Something horrible is afoot in the sleepy fishing town of Charlsberg. Disappearances, strange lights and the town's slow death all point to otherworldly goings on... Enter fisherman, mystic and all round spectral asskicker, Griff Gristle. Aided by Justine, the sister of one of the missing, Griff must track down the source of these disappearances and finds a lot more than he could ever have bargained for. Coupled with the first story of Here Be Monsters in issue one is the short, "Love Story" which sees Griff face up to a ghost from his past...

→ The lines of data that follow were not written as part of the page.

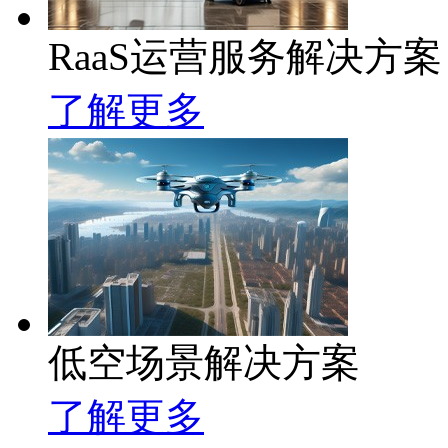
RaaS运营服务解决方案
了解更多
低空场景解决方案
了解更多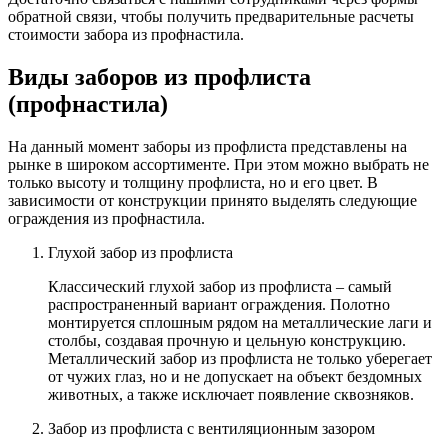
обратной связи, чтобы получить предварительные расчеты
стоимости забора из профнастила.
Виды заборов из профлиста
(профнастила)
На данный момент заборы из профлиста представлены на
рынке в широком ассортименте. При этом можно выбрать не
только высоту и толщину профлиста, но и его цвет. В
зависимости от конструкции принято выделять следующие
ограждения из профнастила.
Глухой забор из профлиста
Классический глухой забор из профлиста – самый
распространенный вариант ограждения. Полотно
монтируется сплошным рядом на металлические лаги и
столбы, создавая прочную и цельную конструкцию.
Металлический забор из профлиста не только уберегает
от чужих глаз, но и не допускает на объект бездомных
животных, а также исключает появление сквозняков.
Забор из профлиста с вентиляционным зазором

The first thing that strikes me is the colour palette used by artist Rory Donald. Not for him the vibrant primary colours or stark black and white that you normally find in comics. Instead we are presented with gentle pastel colour blocks with heavy black shadowing that is very easy on the eye as well giving a wonderful atmosphere to the story from the start, making the stylised artwork both comforting and highly unsettling at the same time. I didn’t even know that was possible! The subtle faces in the swirling mists that engulf the first boat, before we even get to the title page, cannot be unseen, it’s giving me the shivers just thinking about it, and even the layout of the panels is much more interesting than the normal linear boxes. I also love the characterisation of the fishermen. Having spent a lot of time in coastal fishing villages, I think I’ve met more than my fair share of trawler-men and both the look and the attitude are spot on. There was only one thing I had a bit of an issue with on the design of the comic and that was black writing on the rich purple background chosen for some of the dialogue boxes which, on my screen (I’m reading a digital review edition) was quite difficult to read but I’m sure this won’t be the case in the printed work.

Enough about how wonderful the comic looks, what about the story itself, written by the Madius dreamteam of Robin Jones and Mike Sambrook?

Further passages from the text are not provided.